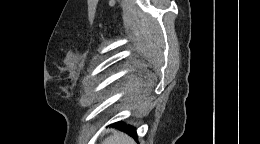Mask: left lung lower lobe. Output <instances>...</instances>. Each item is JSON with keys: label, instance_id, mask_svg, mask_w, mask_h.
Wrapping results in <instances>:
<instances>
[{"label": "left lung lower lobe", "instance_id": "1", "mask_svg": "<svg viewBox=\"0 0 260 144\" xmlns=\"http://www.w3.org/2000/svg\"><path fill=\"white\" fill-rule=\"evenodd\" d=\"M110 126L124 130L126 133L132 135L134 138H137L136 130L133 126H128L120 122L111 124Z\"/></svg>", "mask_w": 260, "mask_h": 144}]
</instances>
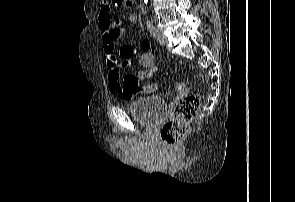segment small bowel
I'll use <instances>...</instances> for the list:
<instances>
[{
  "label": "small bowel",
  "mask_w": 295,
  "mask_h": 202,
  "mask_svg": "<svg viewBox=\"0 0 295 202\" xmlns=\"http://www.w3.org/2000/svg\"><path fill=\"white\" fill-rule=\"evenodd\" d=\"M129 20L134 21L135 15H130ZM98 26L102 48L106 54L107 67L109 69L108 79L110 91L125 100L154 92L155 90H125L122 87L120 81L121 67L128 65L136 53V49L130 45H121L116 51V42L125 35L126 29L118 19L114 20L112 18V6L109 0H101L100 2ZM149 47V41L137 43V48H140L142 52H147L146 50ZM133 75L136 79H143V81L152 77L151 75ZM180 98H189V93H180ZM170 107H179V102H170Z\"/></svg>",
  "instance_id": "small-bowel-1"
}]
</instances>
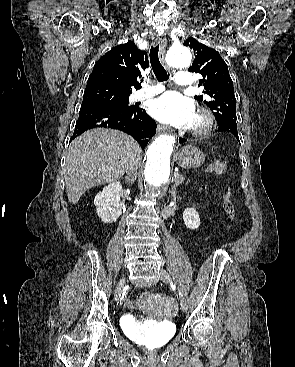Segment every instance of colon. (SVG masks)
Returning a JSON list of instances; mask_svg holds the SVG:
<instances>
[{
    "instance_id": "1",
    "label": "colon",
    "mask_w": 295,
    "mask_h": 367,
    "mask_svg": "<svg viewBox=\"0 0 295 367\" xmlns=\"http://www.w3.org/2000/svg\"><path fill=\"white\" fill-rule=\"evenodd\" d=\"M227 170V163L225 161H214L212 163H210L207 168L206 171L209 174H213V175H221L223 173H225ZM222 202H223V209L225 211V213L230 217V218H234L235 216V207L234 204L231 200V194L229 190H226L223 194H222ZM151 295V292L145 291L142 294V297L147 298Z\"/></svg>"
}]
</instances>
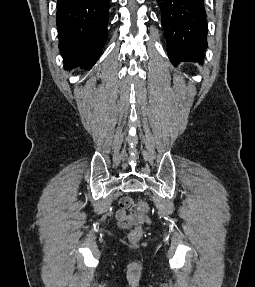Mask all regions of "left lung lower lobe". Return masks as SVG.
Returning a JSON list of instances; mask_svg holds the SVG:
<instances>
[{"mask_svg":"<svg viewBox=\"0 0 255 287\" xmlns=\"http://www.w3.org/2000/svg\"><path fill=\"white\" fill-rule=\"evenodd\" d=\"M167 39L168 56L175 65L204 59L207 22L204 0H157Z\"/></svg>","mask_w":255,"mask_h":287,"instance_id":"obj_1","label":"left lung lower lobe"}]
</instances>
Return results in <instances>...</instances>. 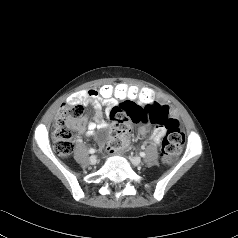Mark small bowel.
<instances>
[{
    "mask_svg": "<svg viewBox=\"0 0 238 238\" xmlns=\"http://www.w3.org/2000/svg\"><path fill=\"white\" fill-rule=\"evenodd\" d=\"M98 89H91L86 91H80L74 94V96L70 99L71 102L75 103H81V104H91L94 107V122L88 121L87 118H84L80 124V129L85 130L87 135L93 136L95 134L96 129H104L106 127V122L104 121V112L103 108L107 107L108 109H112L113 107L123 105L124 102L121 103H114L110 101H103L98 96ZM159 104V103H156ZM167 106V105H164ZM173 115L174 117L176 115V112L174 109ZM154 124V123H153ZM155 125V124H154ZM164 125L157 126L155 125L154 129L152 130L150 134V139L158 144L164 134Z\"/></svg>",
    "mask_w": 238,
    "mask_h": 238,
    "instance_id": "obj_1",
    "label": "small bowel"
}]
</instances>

# # #

**Aim of the task:** Out of the records above, pull each line containing the word "evenodd".

**Exercise answer:**
[{"label": "left lung lower lobe", "instance_id": "1", "mask_svg": "<svg viewBox=\"0 0 260 144\" xmlns=\"http://www.w3.org/2000/svg\"><path fill=\"white\" fill-rule=\"evenodd\" d=\"M110 126L124 130L126 133L132 135L134 138H137L136 130L133 126H128L120 122L111 124Z\"/></svg>", "mask_w": 260, "mask_h": 144}]
  "mask_svg": "<svg viewBox=\"0 0 295 202\" xmlns=\"http://www.w3.org/2000/svg\"><path fill=\"white\" fill-rule=\"evenodd\" d=\"M129 20L134 21L135 15H130ZM98 26L102 48L106 54L107 67L109 69L108 79L110 91L125 100L154 92L155 90H125L122 87L120 81L121 67L128 65L136 53V49L130 45H121L116 51V42L125 35L126 29L118 19L114 20L112 18V6L109 0H101L100 2ZM149 47V41L137 43V48H140L142 52H147L146 50ZM133 75L136 79H143V81L152 77L151 75ZM180 98H189V93H180ZM170 107H179V102H170Z\"/></svg>",
    "mask_svg": "<svg viewBox=\"0 0 295 367\" xmlns=\"http://www.w3.org/2000/svg\"><path fill=\"white\" fill-rule=\"evenodd\" d=\"M227 170V163L225 161H214L212 163H210L207 168L206 171L209 174H213V175H221L223 173H225ZM222 202H223V209L225 211V213L230 217V218H234L235 216V207L234 204L231 200V194L229 190H226L223 194H222ZM151 295V292L145 291L142 294V297L147 298Z\"/></svg>"
[{"mask_svg":"<svg viewBox=\"0 0 255 287\" xmlns=\"http://www.w3.org/2000/svg\"><path fill=\"white\" fill-rule=\"evenodd\" d=\"M167 39L168 56L175 65L204 59L207 22L204 0H157Z\"/></svg>","mask_w":255,"mask_h":287,"instance_id":"obj_1","label":"left lung lower lobe"}]
    "mask_svg": "<svg viewBox=\"0 0 238 238\" xmlns=\"http://www.w3.org/2000/svg\"><path fill=\"white\" fill-rule=\"evenodd\" d=\"M98 89H91L86 91H80L74 94V96L70 99L71 102L75 103H81V104H91L94 107V122L88 121L87 118H84L80 124V129L85 130L87 135L93 136L95 134L96 129H104L106 127V122L104 121V112L103 108L107 107L108 109H112L113 107L123 105L124 102L121 103H114L110 101H103L98 96ZM159 104V103H156ZM167 106V105H164ZM173 115L174 117L176 115V112L174 109ZM154 124V123H153ZM155 125V124H154ZM164 125L157 126L155 125L154 129L152 130L150 134V139L158 144L164 134Z\"/></svg>",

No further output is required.